İkinci grupta yer alanlar ise, kurban edilmesi emrolunan çocuğun Hz. İsmail olduğunu savunuyorlardı ki, bunlar şöyle sıralanabilir: Hz. Ebu Bekir, Hz. Ali, Hz. Abdullah b. Ömer, Hz. Abdullah b. Abbas, Hz. Ebu Hureyre, Hz. Muaviye, Hz. İkrime, Hz. Mücahid, Hz. Yusuf b. Mehren, Hz. Hasan Basri, Hz. Muhammed b. Ka’b el-Kurzî, Şâ’bî, Hz. Said b. Müseyyeb, Dahhâk, Hz. Muhammed b. Ali b. Hüseyin (İmam Muhammed el-Bâkır) , Hz. Rebî b. Enes ve Hz. İmam Ahmed b. Hanbel v.s.
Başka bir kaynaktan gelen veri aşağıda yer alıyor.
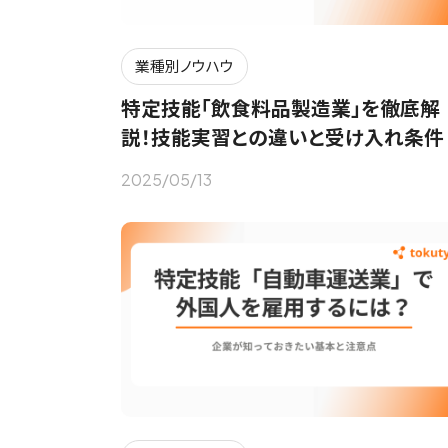
業種別ノウハウ
特定技能「飲食料品製造業」を徹底解
説！技能実習との違いと受け入れ条件
2025/05/13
Bu iki listeyi birbiriyle karşılaştırınca bazı isimlerin müşterek olduğunu görürüz. Yani aynı zat’ın değişik hadisler naklettiği belirtilmiştir. Meselâ, İkrime’nin Abdullah b. Abbas’dan naklettiği hadise göre kurban edilmesi emrolunan çocuk Hz. İshak’tı. Fakat Atâ b. Ebi Rebâh’ın yine Hz. Abdullah b. Abbas’tan naklettiği hadis şöyledir: “Yahudiler, kurban edilmesi istenilen çocuğun İshak olduğunu iddia ediyorlar. Ama Yahudiler yalan söylemektedir.” Aynı şekilde Hasan Basri’nin, Hz. İshak’ın “zebih” (Allah yolunda kurban edilen) olduğuna dair bildiği bir hadis var. Fakat, Amr b. Ubeyd’in ifadesine göre, Hasan Basri, Hz. İsmail’in zebih olduğu konusunda hiç tereddüt etmiyordu.
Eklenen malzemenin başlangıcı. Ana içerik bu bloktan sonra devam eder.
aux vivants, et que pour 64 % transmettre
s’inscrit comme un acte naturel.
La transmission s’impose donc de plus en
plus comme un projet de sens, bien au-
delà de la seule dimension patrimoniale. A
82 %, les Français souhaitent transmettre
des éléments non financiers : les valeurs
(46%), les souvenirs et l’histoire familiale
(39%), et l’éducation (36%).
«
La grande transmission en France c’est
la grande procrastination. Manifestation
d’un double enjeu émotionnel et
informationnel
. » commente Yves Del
Hadisler ve tefsirlerde bu konuda ortaya çıkan anlaşmazlık, gayet doğal olarak ulema ve fakihlerin de iki ayrı kampa bölünmesine yol açmıştır. Nitekim, İbn Cerir ile Kâdı İyâz v.s reylerini kesinlikle Hz. İshak lehine vermişlerdir. İbn Kesir gibi alimler ise kesinlikle Hz. İsmail’in zebih olduğuna karar vermişlerdir. Fakat Celalettin Suyuti gibi alimler de ortada kalmış ve kesin bir tavır takınmaktan kaçınmışlardır. Fakat elimizdeki bütün kaynakları bilimsel ve objektif şekilde değerlendirecek olursak “zebih”in, Hz. İsmail olduğuna karar verebiliriz. Bu hususta şu delilleri öne sürebiliriz.
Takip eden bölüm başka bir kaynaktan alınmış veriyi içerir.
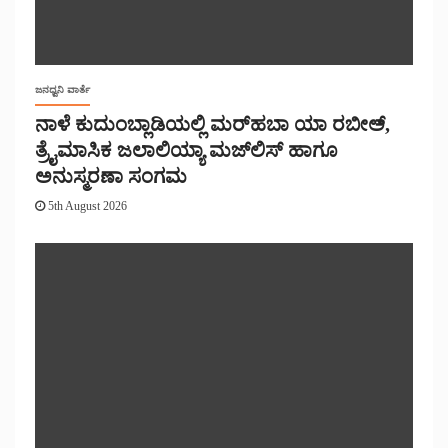
ಜನಧ್ವನಿ ವಾರ್ತೆ
ನಾಳೆ ಕುದುಂಬ್ಲಾಡಿಯಲ್ಲಿ ಮರ್‌‌ಹಬಾ ಯಾ ರಬೀಅ್,
ತ್ರೈಮಾಸಿಕ ಜಲಾಲಿಯ್ಯಾ ಮಜ್‌‌ಲಿಸ್‌‌ ಹಾಗೂ
ಅನುಸ್ಮರಣಾ ಸಂಗಮ
5th August 2026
1) Saffat Suresi’nde, Hz. İbrahim’in anayurdundan ayrılırken Allah’tan kendisine salih bir evlat ihsan etmesini istediği belirtilmiştir. Buna cevap olarak, Allah kendisine halim (uysal ve mütevazi) bir evlat bahşedeceğini müjdelemiştir. Olayların gelişmesi, Hz. İbrahim’in o an içinde bulunduğu şartlar ve konuşma tarzı, Hz. İbrahim’in duasını evlatsız olduğu bir sırada yaptığını gösteriyor. Müjdelenen çocuğun da onun ilk erkek çocuğu olduğu anlaşılıyor. Ayrıca surenin dili, üslûbu ve hadisenin mahiyeti aynı çocuğun delikanlılık çağına geldiği zaman Hz. İbrahim’in onu Allah’ın arzusuna göre kurban etmeye karar verdiğini de gösteriyor. Böylece, Hz. İbrahim’in ilk evladının Hz. İsmail olduğu kesinlikle ortaya çıkıyor. Buna ilaveten Kur’an-ı Kerim’de Hz. İbrahim’in iki oğlundan bahsedilirken, isimleri de sıra ile anılmıştır: “Bana ihtiyarlığımda İsmail ve İshâk’ı bahşeden Allah’a hamdedirm.” (İbrahim:39)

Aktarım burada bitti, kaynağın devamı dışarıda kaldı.